Video editing can be a destructive business, especially when carried out over multiple sessions. Every time you save your movie with a regular lossy codec, the quality degrades just a little, and it’ll only get worse over time.
You could get around this by saving the videos uncompressed, of course, but the resulting files will be huge, and slow to load and save. It’s a much better idea to install and work with a lossless codec, instead – and Lagarith is one of the best.
The codec is easy to install, and should immediately become available to any program that can use your installed Windows codecs. One small complication is that Lagarith’s multi-threading isn’t enabled by default, so we’d recommend using the codec Settings button in your editor to turn that on, but otherwise there’s really nothing to do. Just tell your editor to use Lagarith in your video container of choice and it’ll automatically go to work, crunching your uncompressed videos to a more manageable size.
How effective can this be? We tested it on the Windows 7 sample video, “Wildlife.wmv”. In its normal, compressed form this was a mere 25MB. Save it with uncompressed video and MP3 audio and the file ballooned to 2.32GB (and this for only 30 seconds of footage: a full home movie would be considerably more). Use Lagarith, though, and the file size dropped to 417MB, saving more than 80% over the uncompressed version.
But that’s not all. While saving uncompressed files seems like it should be quick, as there’s no processing involved, the reality is that the extra hard drive activity required to access them will slow you down – and so using Lagarith may offer a real performance boost.
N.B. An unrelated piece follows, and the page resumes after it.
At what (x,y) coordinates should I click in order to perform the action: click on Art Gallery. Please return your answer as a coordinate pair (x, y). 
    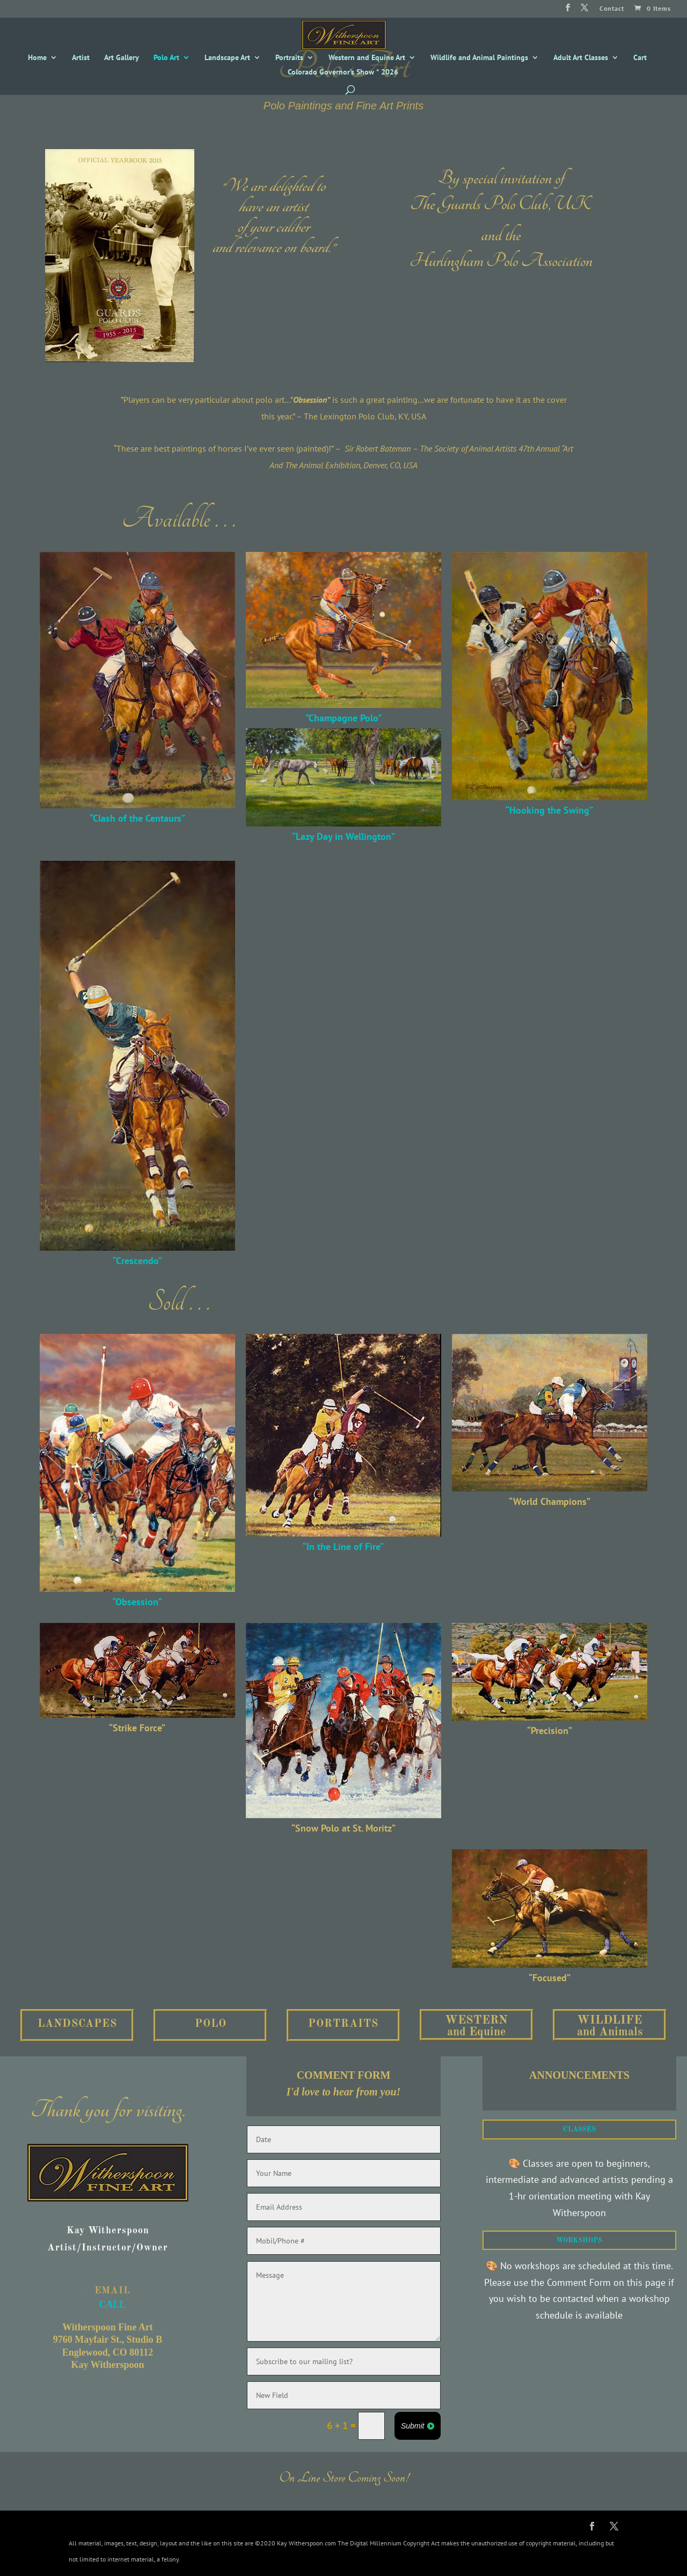
    Looking at the image, I should click on (121, 58).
Our test video saved uncompressed in 104 seconds, for instance; saving with Lagarith instead cut this to 35 seconds, around a third of the time.
And what’s more, after a lengthy gap, the author has returned to Lagarith this year and begun updating it again. There have been five releases between February and May alone, ramping up speeds, fixing bugs and generally enhancing the program. So if you’re looking for a fast and efficient lossless codec then Lagarith is definitely worth a try; go take it for a test run, see how it works on your system.